The "PlusPack" is the one that will encrypt an entire OS. It will only work for recent Windows versions, and it doesn't have a 'token' system, but it does require 2 passwords. You might want to try it on a 'test' system before you go encrypting your entire drive, because I seem to remember the password scheme being confusing - you have 2 passwords to boot from a specific drive, but a DIFFERENT password to open the DriveCrypt program. Just make sure you write everything down.

I think you're going to have a tough time finding a solution that does TRUE FULL encryption AND is OS-agnostic. If you read about how DriveCrypt works, it encrypts and decrypts data a sector at a time, which I would imagine requires pretty tight integration with the OS. YMMV.

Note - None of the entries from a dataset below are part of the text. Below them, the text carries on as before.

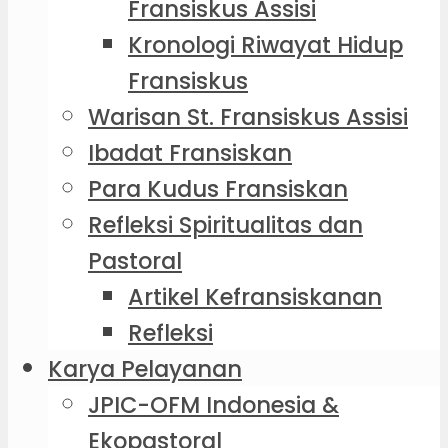
Fransiskus Assisi
Kronologi Riwayat Hidup
Fransiskus
Warisan St. Fransiskus Assisi
Ibadat Fransiskan
Para Kudus Fransiskan
Refleksi Spiritualitas dan
Pastoral
Artikel Kefransiskanan
Refleksi
Karya Pelayanan
JPIC-OFM Indonesia &
Ekopastoral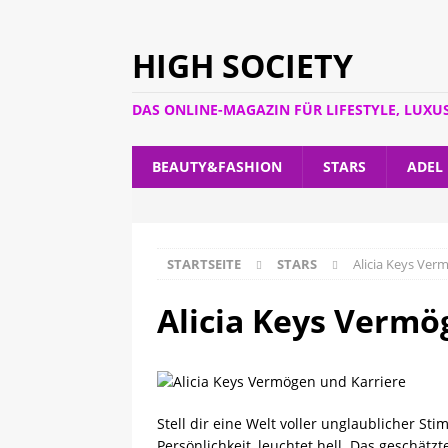
HIGH SOCIETY
DAS ONLINE-MAGAZIN FÜR LIFESTYLE, LUXU
BEAUTY&FASHION
STARS
ADEL
STARTSEITE
STARS
Alicia Keys Verm
Alicia Keys Vermög
Stell dir eine Welt voller unglaublicher Sti
Persönlichkeit, leuchtet hell. Das geschätz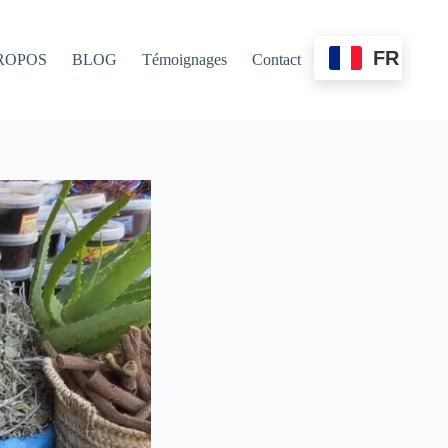
FR
ROPOS
BLOG
Témoignages
Contact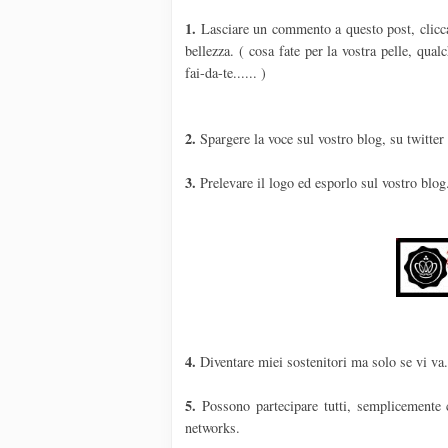
1.
Lasciare un commento a questo post, cliccate
bellezza. ( cosa fate per la vostra pelle, qua
fai-da-te...... )
2.
Spargere la voce sul vostro blog, su twitter
3.
Prelevare il logo ed esporlo sul vostro blog
4.
Diventare miei sostenitori ma solo se vi va
5.
Possono partecipare tutti, semplicemente 
networks.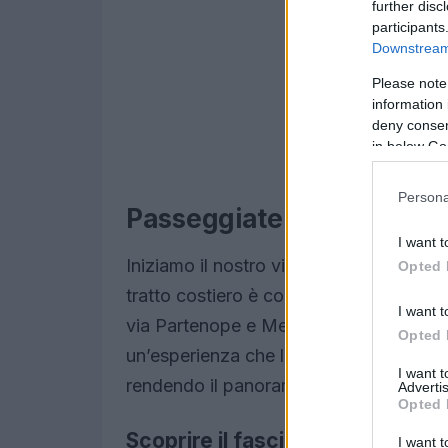
further disc
participants
Downstream 
Please note
information 
deny consent
in below Go
Persona
Passeggiate sul lungomare
I want t
Iniziamo il nostro viaggio con una pass
Opted 
tratto costiero è considerato tra i più 
I want t
via Partenope e Mergellina, con il
Vesu
Opted 
un’esperienza che lascia senza parole. A
I want 
rendendo il panorama magico.
Advertis
Opted 
Scoprire il fascino dei vicoli di
I want t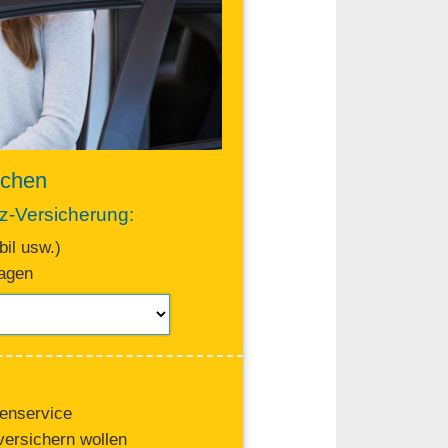
ichen
fz-Versicherung:
il usw.)
ragen
tenservice
versichern wollen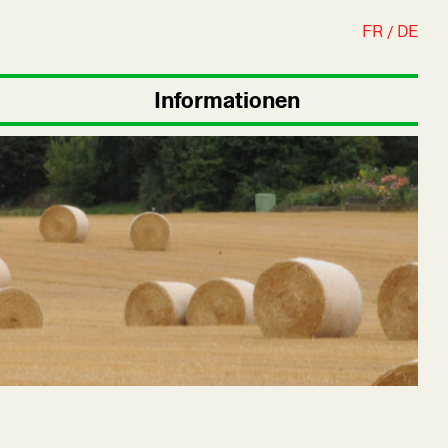
FR
DE
Informationen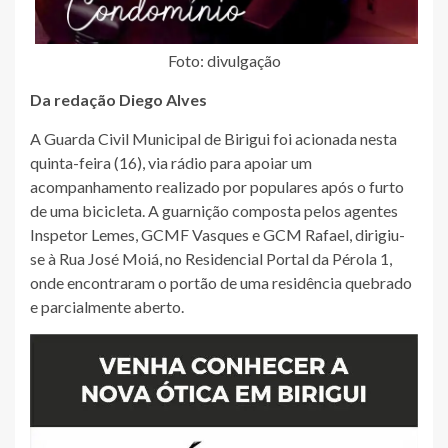
Foto: divulgação
Da redação Diego Alves
A Guarda Civil Municipal de Birigui foi acionada nesta
quinta-feira (16), via rádio para apoiar um
acompanhamento realizado por populares após o furto
de uma bicicleta. A guarnição composta pelos agentes
Inspetor Lemes, GCMF Vasques e GCM Rafael, dirigiu-
se à Rua José Moiá, no Residencial Portal da Pérola 1,
onde encontraram o portão de uma residência quebrado
e parcialmente aberto.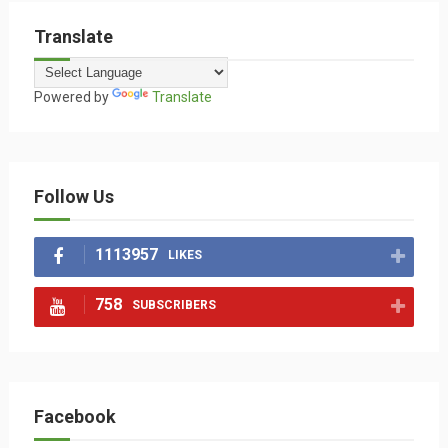
Translate
Powered by
Translate
Follow Us
1113957
LIKES
758
SUBSCRIBERS
Facebook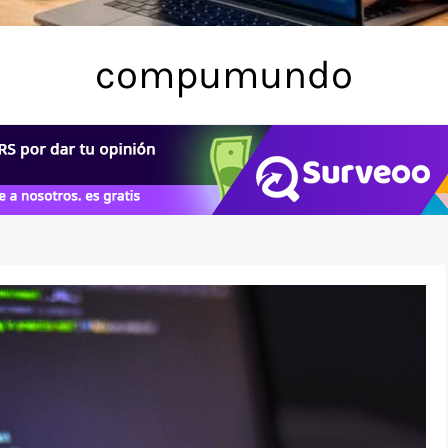
compumundo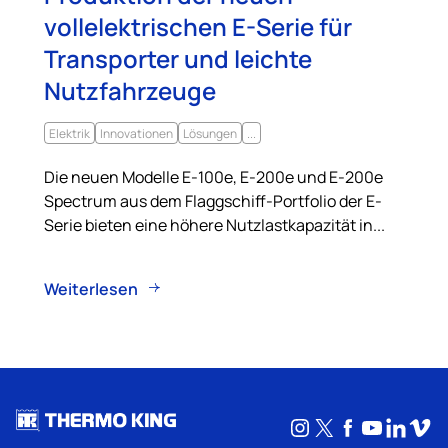
vollelektrischen E-Serie für
Transporter und leichte
Nutzfahrzeuge
Elektrik
Innovationen
Lösungen
...
Die neuen Modelle E-100e, E-200e und E-200e
Spectrum aus dem Flaggschiff-Portfolio der E-
Serie bieten eine höhere Nutzlastkapazität in...
Weiterlesen
Instagram
X
Facebook
YouTub
Linke
Vim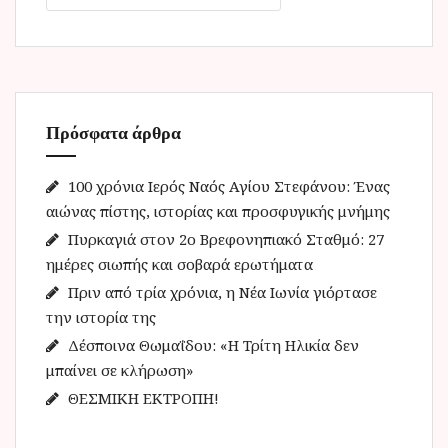
α
ζ
ή
τ
η
Πρόσφατα άρθρα
σ
η
γ
100 χρόνια Ιερός Ναός Αγίου Στεφάνου: Ένας
ι
αιώνας πίστης, ιστορίας και προσφυγικής μνήμης
α
Πυρκαγιά στον 2ο Βρεφονηπιακό Σταθμό: 27
:
ημέρες σιωπής και σοβαρά ερωτήματα
Πριν από τρία χρόνια, η Νέα Ιωνία γιόρτασε
την ιστορία της
Δέσποινα Θωμαΐδου: «Η Τρίτη Ηλικία δεν
μπαίνει σε κλήρωση»
ΘΕΣΜΙΚΗ ΕΚΤΡΟΠΗ!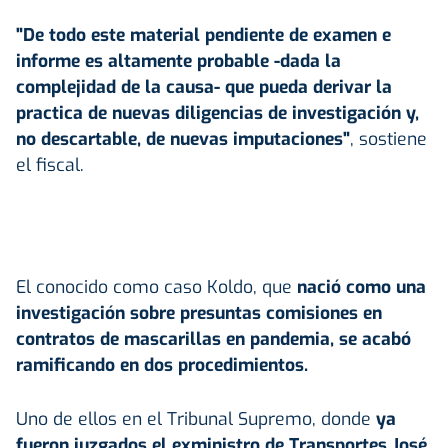
"De todo este material pendiente de examen e
informe es altamente probable -dada la
complejidad de la causa- que pueda derivar la
practica de nuevas diligencias de investigación y,
no descartable, de nuevas imputaciones"
, sostiene
el fiscal.
El conocido como caso Koldo, que
nació como una
investigación sobre presuntas comisiones en
contratos de mascarillas en pandemia, se acabó
ramificando en dos procedimientos.
Uno de ellos en el Tribunal Supremo, donde
ya
fueron juzgados el exministro de Transportes José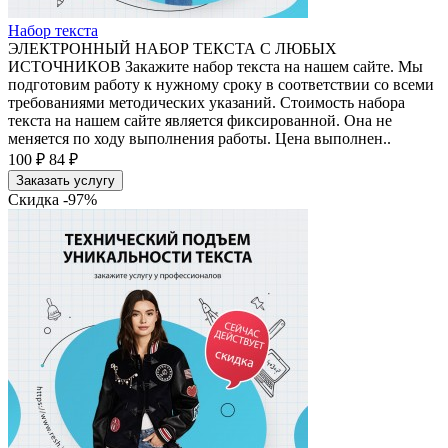
Набор текста
ЭЛЕКТРОННЫЙ НАБОР ТЕКСТА С ЛЮБЫХ
ИСТОЧНИКОВ Закажите набор текста на нашем сайте. Мы
подготовим работу к нужному сроку в соответствии со всеми
требованиями методических указаний. Стоимость набора
текста на нашем сайте является фиксированной. Она не
меняется по ходу выполнения работы. Цена выполнен..
100 ₽
84 ₽
Заказать услугу
Скидка -97%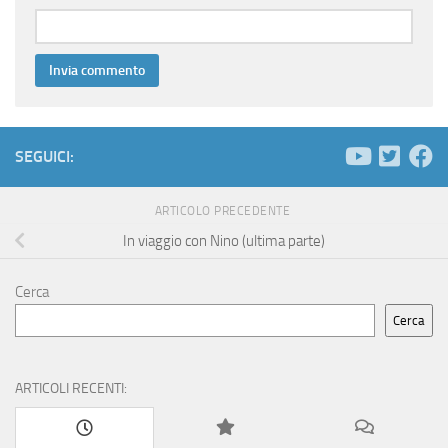
SEGUICI:
ARTICOLO PRECEDENTE
In viaggio con Nino (ultima parte)
Cerca
Cerca
ARTICOLI RECENTI: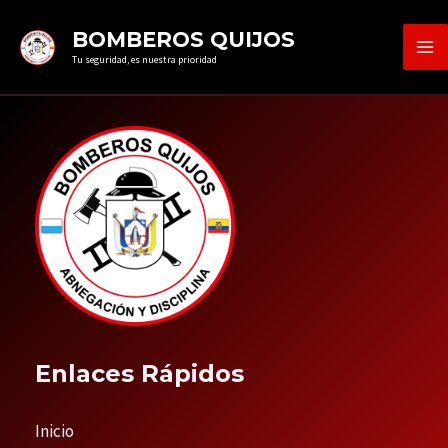
Ir
MA
BOMBEROS QUIJOS
al
Tu seguridad, es nuestra prioridad
ME
contenido
Enlaces Rápidos
Inicio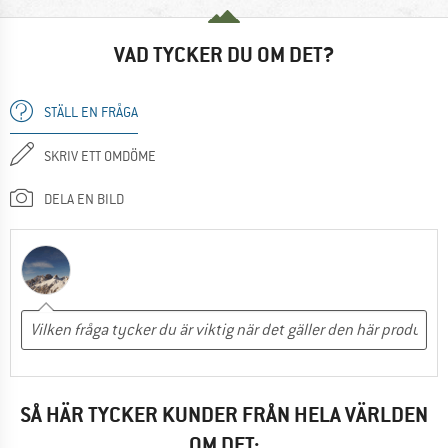
VAD TYCKER DU OM DET?
STÄLL EN FRÅGA
SKRIV ETT OMDÖME
DELA EN BILD
SÅ HÄR TYCKER KUNDER FRÅN HELA VÄRLDEN
OM DET: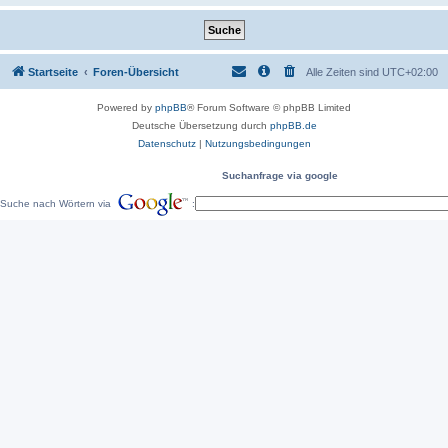
Startseite
Foren-Übersicht
Alle Zeiten sind
UTC+02:00
Powered by
phpBB
® Forum Software © phpBB Limited
Deutsche Übersetzung durch
phpBB.de
Datenschutz
|
Nutzungsbedingungen
Suchanfrage via google
Suche nach Wörtern via
: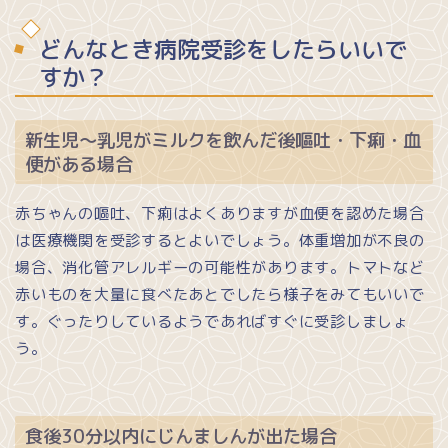
どんなとき病院受診をしたらいいで
すか？
新生児～乳児がミルクを飲んだ後嘔吐・下痢・血
便がある場合
赤ちゃんの嘔吐、下痢はよくありますが血便を認めた場合
は医療機関を受診するとよいでしょう。体重増加が不良の
場合、消化管アレルギーの可能性があります。トマトなど
赤いものを大量に食べたあとでしたら様子をみてもいいで
す。ぐったりしているようであればすぐに受診しましょ
う。
食後30分以内にじんましんが出た場合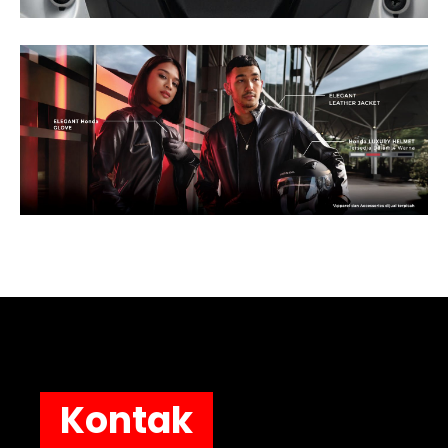
Kontak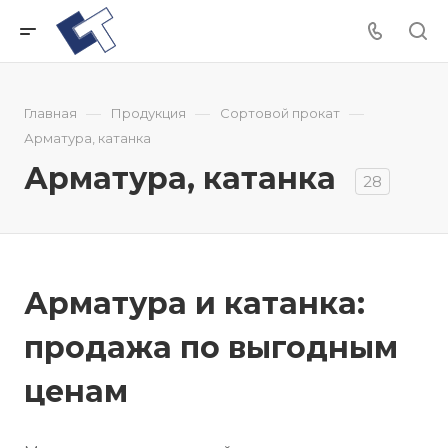
—
—
—
Главная
Продукция
Сортовой прокат
Арматура, катанка
Арматура, катанка
28
Арматура и катанка:
продажа по выгодным
ценам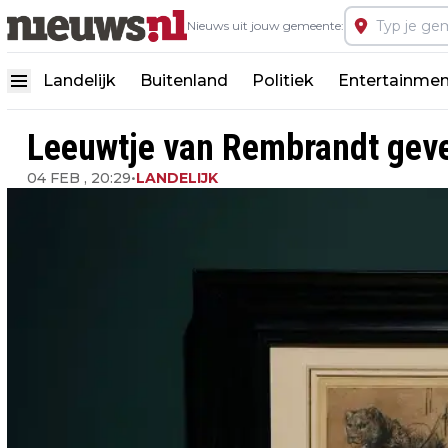
Nieuws uit jouw gemeente:
Landelijk
Buitenland
Politiek
Entertainmen
Leeuwtje van Rembrandt gevei
04 FEB , 20:29
•
LANDELIJK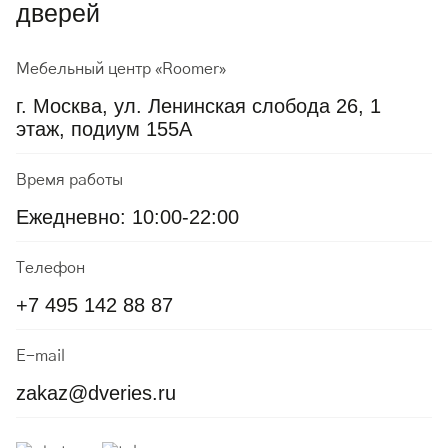
дверей
Мебельный центр «Roomer»
г. Москва, ул. Ленинская слобода 26, 1
этаж, подиум 155А
Время работы
Ежедневно: 10:00-22:00
Телефон
+7 495 142 88 87
E-mail
zakaz@dveries.ru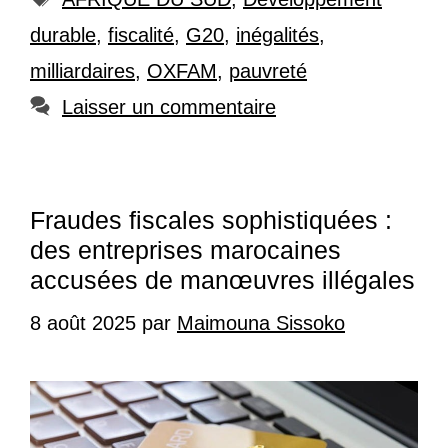
durable
,
fiscalité
,
G20
,
inégalités
,
milliardaires
,
OXFAM
,
pauvreté
Laisser un commentaire
Fraudes fiscales sophistiquées :
des entreprises marocaines
accusées de manœuvres illégales
8 août 2025
par
Maimouna Sissoko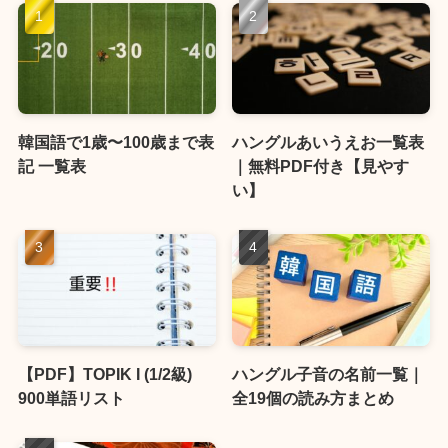
韓国語で1歳〜100歳まで表
ハングルあいうえお一覧表
記 一覧表
｜無料PDF付き【見やす
い】
【PDF】TOPIK I (1/2級)
ハングル子音の名前一覧｜
900単語リスト
全19個の読み方まとめ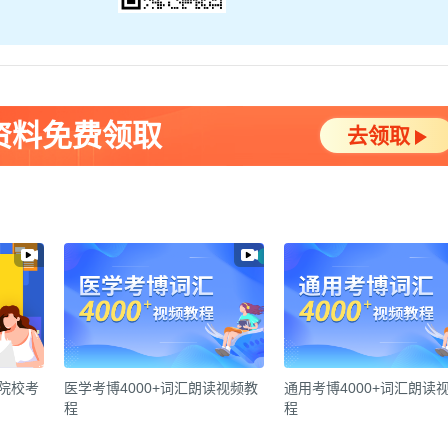
资料免费领取
去领取
各院校考
医学考博4000+词汇朗读视频教
通用考博4000+词汇朗读
程
程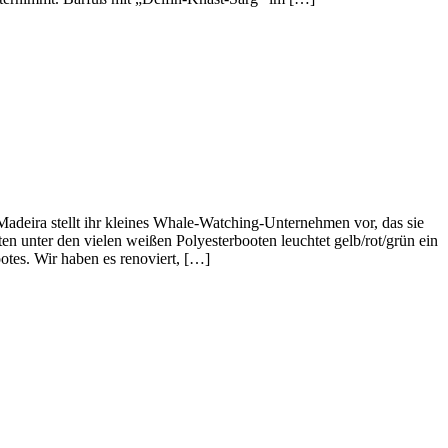
deira stellt ihr kleines Whale-Watching-Unternehmen vor, das sie
n unter den vielen weißen Polyesterbooten leuchtet gelb/rot/grün ein
ootes. Wir haben es renoviert, […]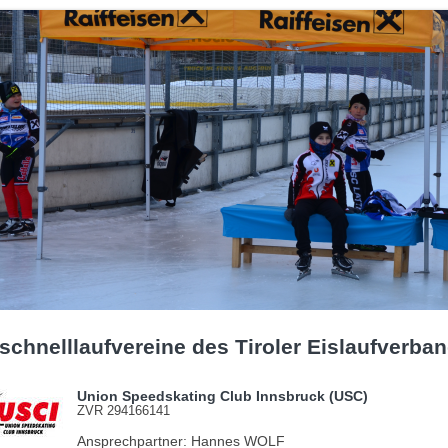
schnelllaufvereine des Tiroler Eislaufverban
Union Speedskating Club Innsbruck (USC)
ZVR 294166141
Ansprechpartner: Hannes WOLF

(P.S. It's amazing how much effort it takes to REALLY lock down a Windows XP computer to keep data from wandering off!)
posted by cebailey at 6:55 PM on July 10, 2006



NetBSD comes with cgd, so that part is easy. But the only way you'd then run Windows is in Wine, or, vmware. Not ideal then.
posted by lundman at 7:24 PM on July 10, 2006


I know of truecrypt (I mentioned it my question)

Ah - so you did. My bad. By way of making up for that here's another suggestion: Move your user profile (My Documents, Application Data, temp file etc.) to within a Truecrypt drive. Instructions on doing that here.

Of course, you would probably wanna set up Truecrypt to mount the drive at startup -- which has some security issues. And further (as you're obviously already aware), any application saving data elsewhere (registry, its own folder etc.) would be exposed.

Zed_Lopez and cebailey seem to have good solutions though. Good luck.
posted by NailsTheCat at 7:48 PM on July 10, 2006


Oh, and have you seen Compusec? I'd never heard of it before. Found it via Wikipedia.
posted by NailsTheCat at 7:53 PM on July 10, 2006


I finally set up whole disk encryption, booting from a USB key myself, and looked up this thread.

I should have stressed that it doesn't mean running the OS from USB, just booting. Basically all I need on the flash drive is the bootloader, initrd, and vmlinuz (the initial ramdisk and compressed Linux kernel.) I was surprised it takes less than 16MB -- you'd be hard pressed to find a USB device too small for this.

And I can unplug the key as soon as the system prompts for the password for my encrypted partition.